• [TASK BRIEF]: A faithful transcript of every entry is required; pictures do not belong in it.

[Dataset excerpts]
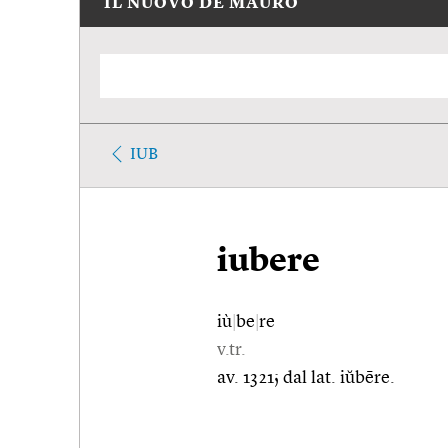
IL NUOVO DE MAURO
IUB
iubere
iù
|
be
|
re
v.tr.
av. 1321; dal lat. iŭbēre.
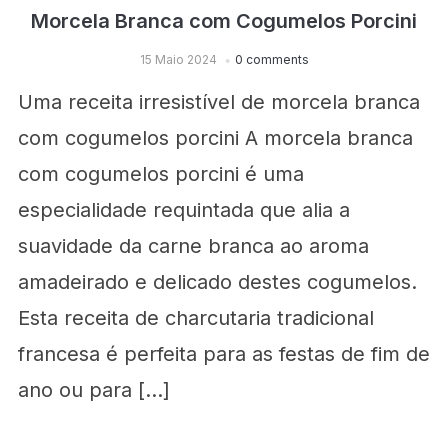
Morcela Branca com Cogumelos Porcini
15 Maio 2024
0 comments
Uma receita irresistível de morcela branca
com cogumelos porcini A morcela branca
com cogumelos porcini é uma
especialidade requintada que alia a
suavidade da carne branca ao aroma
amadeirado e delicado destes cogumelos.
Esta receita de charcutaria tradicional
francesa é perfeita para as festas de fim de
ano ou para […]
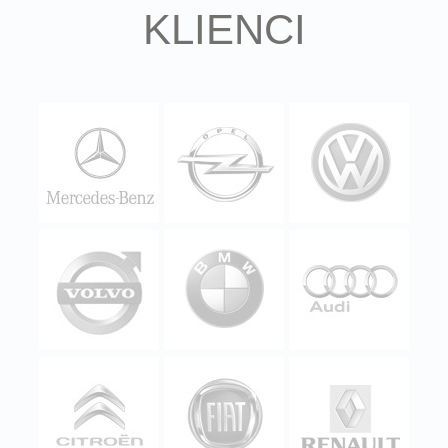
KLIENCI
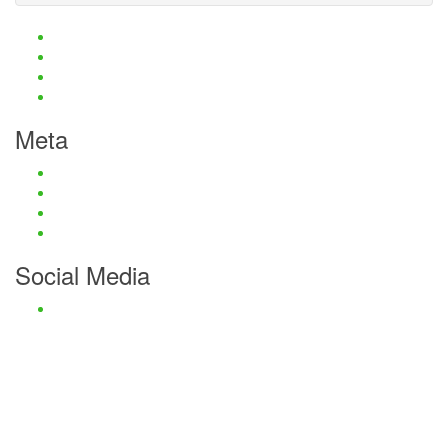
Haftungsauschluss und Datenschutz
Impressum
Kontaktmöglichkeiten
Passwort zurücksetzen
Meta
Anmelden
Eintrags-Feed
Kommentar-Feed
WordPress.org
Social Media
Facebook
Haftungsauschluss und Datenschutz
Impressum
Kontaktmöglichkeiten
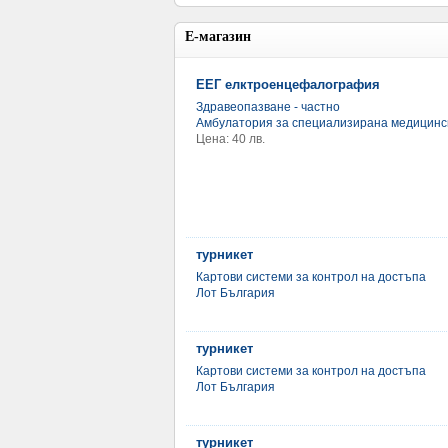
Е-магазин
ЕЕГ елктроенцефалография
Здравеопазване - частно
Амбулатория за специализирана медицинск
Цена: 40 лв.
турникет
Картови системи за контрол на достъпа
Лот България
турникет
Картови системи за контрол на достъпа
Лот България
турникет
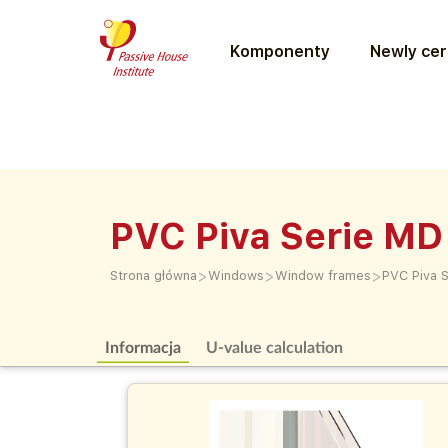
Komponenty
Newly cer
PVC Piva Serie MD
>
>
>
Strona główna
Windows
Window frames
PVC Piva 
Informacja
U-value calculation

• [WRITTEN SOLUTION]:
IL NUOVO DE MAURO
IUB
iubere
iù
|
be
|
re
v.tr.
av. 1321; dal lat. iŭbēre.
Morcela Branca com Cogumelos Porcini
15 Maio 2024
0 comments
Uma receita irresistível de morcela branca
com cogumelos porcini A morcela branca
com cogumelos porcini é uma
especialidade requintada que alia a
suavidade da carne branca ao aroma
amadeirado e delicado destes cogumelos.
Esta receita de charcutaria tradicional
francesa é perfeita para as festas de fim de
ano ou para […]
KLIENCI
Haftungsauschluss und Datenschutz
Impressum
Kontaktmöglichkeiten
Passwort zurücksetzen
Meta
Anmelden
Eintrags-Feed
Kommentar-Feed
WordPress.org
Social Media
Facebook
Haftungsauschluss und Datenschutz
Impressum
Kontaktmöglichkeiten
Е-магазин
ЕЕГ елктроенцефалография
Здравеопазване - частно
Амбулатория за специализирана медицинск
Цена: 40 лв.
турникет
Картови системи за контрол на достъпа
Лот България
турникет
Картови системи за контрол на достъпа
Лот България
турникет
Komponenty
Newly cer
PVC Piva Serie MD
>
>
>
Strona główna
Windows
Window frames
PVC Piva 
Informacja
U-value calculation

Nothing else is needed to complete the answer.